Bosch shook his head. He didn’t want to hear this.

“You know, all this psychobabble…I don’t…Can we just talk about the photos?”

“I’m sorry.”

She looked down at the envelope as if she was seeing right through it to the photos inside it.

“Well, it was very difficult for me to look at them. As far as their forensic value goes, there wasn’t a lot there. The photos show what I would call a statement homicide. The fact that the ligature, the belt, was still wrapped around her neck seems to indicate that the killer wanted police to know exactly what he did, that he had been deliberate, that he had had control over this victim. I also think the choice of placement is significant as well. The trash bin had no top. It was open. That suggests that placing the body there may not have been an effort to hide it. It was also a-”
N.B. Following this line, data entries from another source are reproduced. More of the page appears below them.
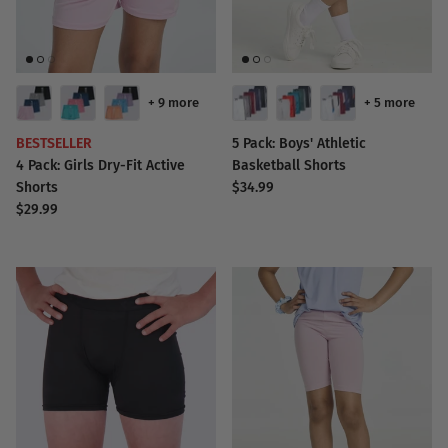
+ 9 more
+ 5 more
BESTSELLER
5 Pack: Boys' Athletic
4 Pack: Girls Dry-Fit Active
Basketball Shorts
Shorts
$34.99
$29.99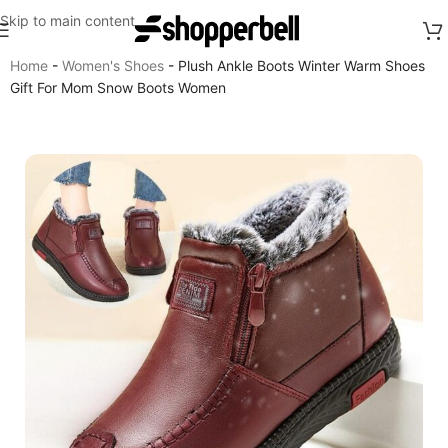
Skip to main content
Home
-
Women's Shoes
-
Plush Ankle Boots Winter Warm Shoes
Gift For Mom Snow Boots Women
“He was saying she was trash.”

“Right. Again, a statement. If he was just getting rid of a body, he could’ve put it anywhere in that alley, but he chose the open dumpster. Subconsciously or not, he was making a statement about her. So to make a statement such as that about a person, he would have to have known her to some degree. Known about her. Known she was a prostitute. Known enough to judge her.”

Irving came to Bosch’s mind again but he said nothing.

“Well,” he said instead, “couldn’t it have been a statement about all women? Could it be some sick fuck who-excuse me-some nut who hated all women and thought all women were trash? That way he wouldn’t have to have known her. Maybe somebody who simply wanted to kill a prostitute, any prostitute, to make a statement about them.”